**About this task:** Among the entries that follow, how many lines contain the word "Persami"? Give the number alone.

Data excerpts
━━━━━━━━

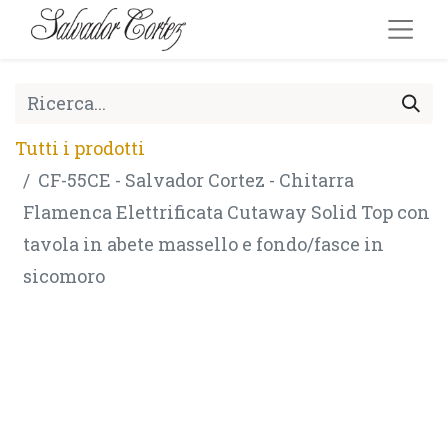
Tutti i prodotti
CF-55CE - Salvador Cortez - Chitarra
Flamenca Elettrificata Cutaway Solid Top con
tavola in abete massello e fondo/fasce in
sicomoro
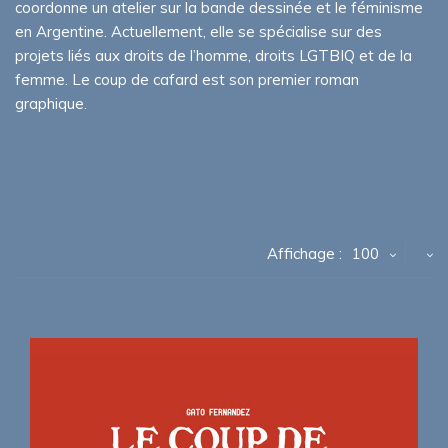
coordonne un atelier sur la bande dessinée et le féminisme
en Argentine. Actuellement, elle se spécialise sur des
projets liés aux droits de l’homme, droits LGTBIQ et de la
femme. Le coup de cafard est son premier roman
graphique.
Affichage :
100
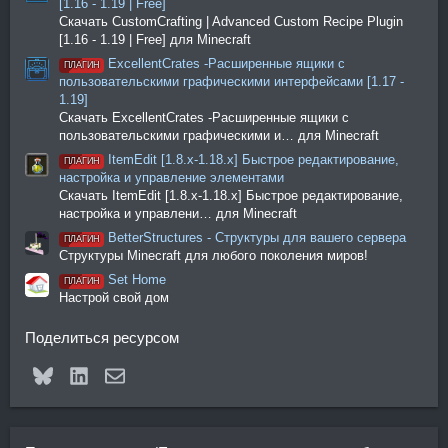
[1.16 - 1.19 | Free]
Скачать CustomCrafting | Advanced Custom Recipe Plugin
[1.16 - 1.19 | Free] для Minecraft
ExcellentCrates -Расширенные ящики с
ПЛАГИН
пользовательскими графическими интерфейсами [1.17 -
1.19]
Скачать ExcellentCrates -Расширенные ящики с
пользовательскими графическими и… для Minecraft
ItemEdit [1.8.x-1.18.x] Быстрое редактирование,
ПЛАГИН
настройка и управление элементами
Скачать ItemEdit [1.8.x-1.18.x] Быстрое редактирование,
настройка и управлени… для Minecraft
BetterStructures - Структуры для вашего сервера
ПЛАГИН
Структуры Minecraft для любого поколения миров!
Set Home
ПЛАГИН
Настрой свой дом
Поделиться ресурсом
Bluesky
LinkedIn
Электронная почта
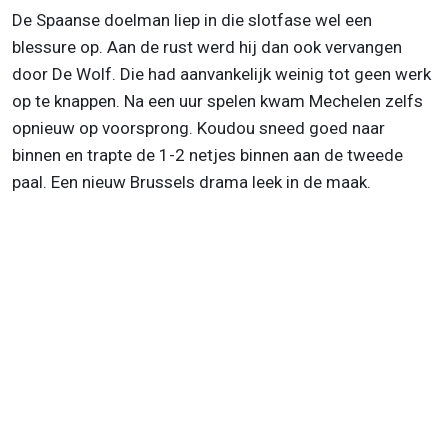
De Spaanse doelman liep in die slotfase wel een
blessure op. Aan de rust werd hij dan ook vervangen
door De Wolf. Die had aanvankelijk weinig tot geen werk
op te knappen. Na een uur spelen kwam Mechelen zelfs
opnieuw op voorsprong. Koudou sneed goed naar
binnen en trapte de 1-2 netjes binnen aan de tweede
paal. Een nieuw Brussels drama leek in de maak.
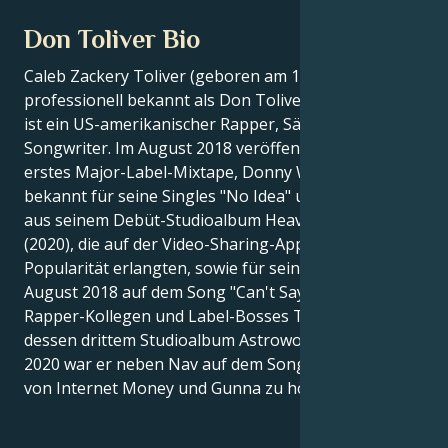
Don Toliver Bio
Caleb Zackery Toliver (geboren am 12. Juni 1994),
professionell bekannt als Don Toliver /dɑːn tˈɒlɪvər/,
ist ein US-amerikanischer Rapper, Sänger und
Songwriter. Im August 2018 veröffentlichte er sein
erstes Major-Label-Mixtape, Donny Womack. Er ist
bekannt für seine Singles "No Idea" und "After Party"
aus seinem Debüt-Studioalbum Heaven or Hell
(2020), die auf der Video-Sharing-App TikTok
Popularität erlangten, sowie für sein Feature im
August 2018 auf dem Song "Can't Say" seines
Rapper-Kollegen und Label-Bosses Travis Scott'aus
dessen drittem Studioalbum Astroworld. Im August
2020 war er neben Nav auf dem Song "Lemonade"
von Internet Money und Gunna zu hören.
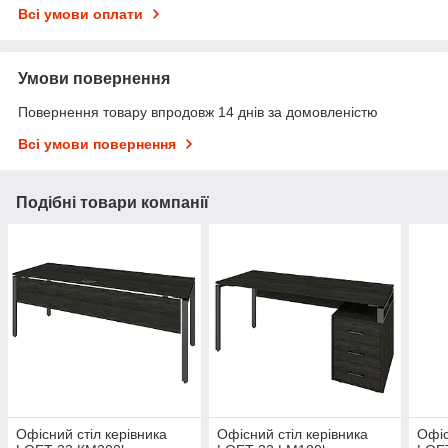
Всі умови оплати
Умови повернення
Повернення товару впродовж 14 днів за домовленістю
Всі умови повернення
Подібні товари компанії
Офісний стіл керівника
Офісний стіл керівника
Офіс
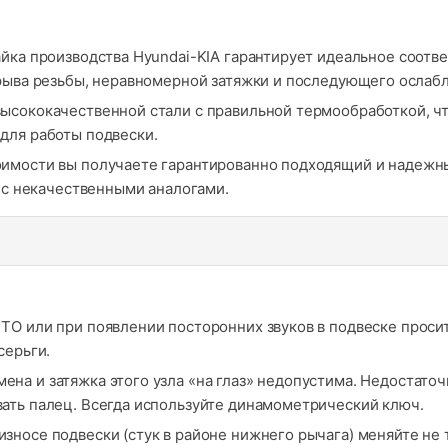
йка производства Hyundai-KIA гарантирует идеальное соотве
срыва резьбы, неравномерной затяжки и последующего ослаб
высококачественной стали с правильной термообработкой, ч
для работы подвески.
имости вы получаете гарантированно подходящий и надежны
х с некачественными аналогами.
ТО или при появлении посторонних звуков в подвеске проси
серьги.
ена и затяжка этого узла «на глаз» недопустима. Недостато
ать палец. Всегда используйте динамометрический ключ.
зносе подвески (стук в районе нижнего рычага) меняйте не 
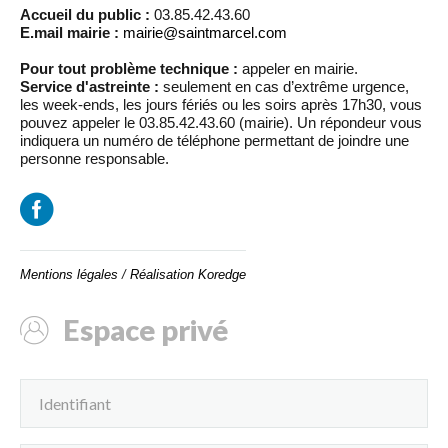
Accueil du public :
03.85.42.43.60
E.mail mairie :
mairie@saintmarcel.com
Pour tout problème technique :
appeler en mairie.
Service d'astreinte :
seulement en cas d’extrême urgence,
les week-ends, les jours fériés ou les soirs après 17h30, vous
pouvez appeler le 03.85.42.43.60 (mairie). Un répondeur vous
indiquera un numéro de téléphone permettant de joindre une
personne responsable.
Mentions légales
/
Réalisation Koredge
Espace privé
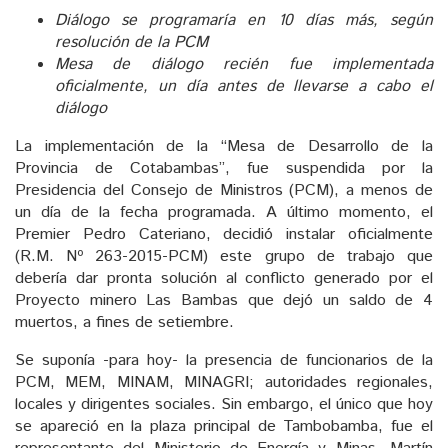
Diálogo se programaría en 10 días más, según
resolución de la PCM
Mesa de diálogo recién fue implementada
oficialmente, un día antes de llevarse a cabo el
diálogo
La implementación de la “Mesa de Desarrollo de la
Provincia de Cotabambas”, fue suspendida por la
Presidencia del Consejo de Ministros (PCM), a menos de
un día de la fecha programada. A último momento, el
Premier Pedro Cateriano, decidió instalar oficialmente
(R.M. Nº 263-2015-PCM) este grupo de trabajo que
debería dar pronta solución al conflicto generado por el
Proyecto minero Las Bambas que dejó un saldo de 4
muertos, a fines de setiembre.
Se suponía -para hoy- la presencia de funcionarios de la
PCM, MEM, MINAM, MINAGRI; autoridades regionales,
locales y dirigentes sociales. Sin embargo, el único que hoy
se apareció en la plaza principal de Tambobamba, fue el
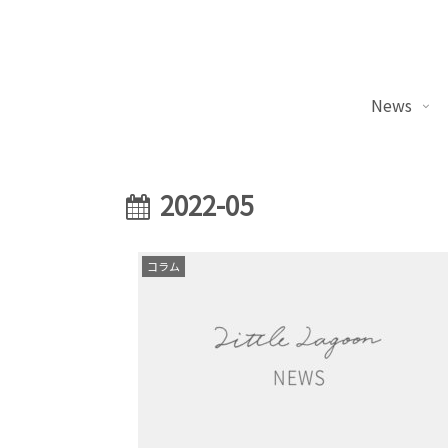
News
2022-05
コラム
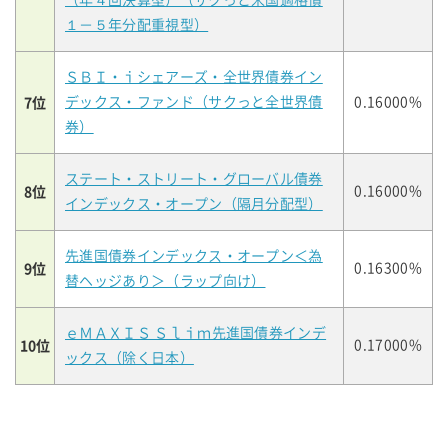
（年４回決算型）（サクっと米国適格債
１－５年分配重視型）
ＳＢＩ・ｉシェアーズ・全世界債券イン
7位
デックス・ファンド（サクっと全世界債
0.16000%
券）
ステート・ストリート・グローバル債券
8位
0.16000%
インデックス・オープン（隔月分配型）
先進国債券インデックス・オープン＜為
9位
0.16300%
替ヘッジあり＞（ラップ向け）
ｅＭＡＸＩＳ Ｓｌｉｍ先進国債券インデ
10位
0.17000%
ックス（除く日本）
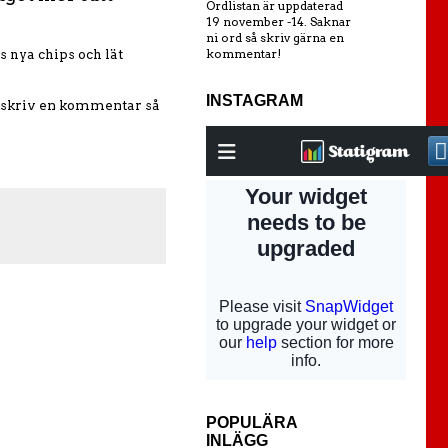
Ordlistan är uppdaterad
19 november -14. Saknar
ni ord så skriv gärna en
kommentar!
s nya chips och lät
INSTAGRAM
er skriv en kommentar så
POPULÄRA
INLÄGG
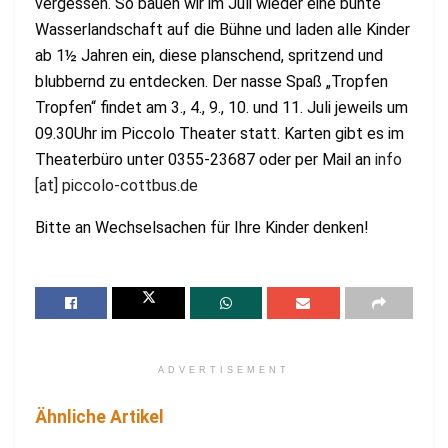
vergessen. So bauen wir im Juli wieder eine bunte
Wasserlandschaft auf die Bühne und laden alle Kinder
ab 1½ Jahren ein, diese planschend, spritzend und
blubbernd zu entdecken. Der nasse Spaß „Tropfen
Tropfen“ findet am 3., 4., 9., 10. und 11. Juli jeweils um
09.30Uhr im Piccolo Theater statt. Karten gibt es im
Theaterbüro unter 0355-23687 oder per Mail an
info
[at] piccolo-cottbus.de
Bitte an Wechselsachen für Ihre Kinder denken!
ADVERTISEMENT
Ähnliche Artikel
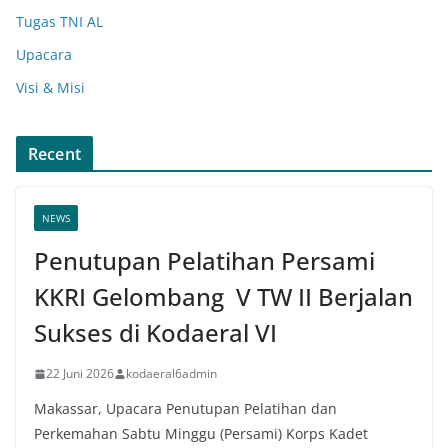
Tugas TNI AL
Upacara
Visi & Misi
Recent
NEWS
Penutupan Pelatihan Persami
KKRI Gelombang V TW II Berjalan
Sukses di Kodaeral VI
22 Juni 2026
kodaeral6admin
Makassar, Upacara Penutupan Pelatihan dan
Perkemahan Sabtu Minggu (Persami) Korps Kadet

━━━━━━━━

**Written solution:** 2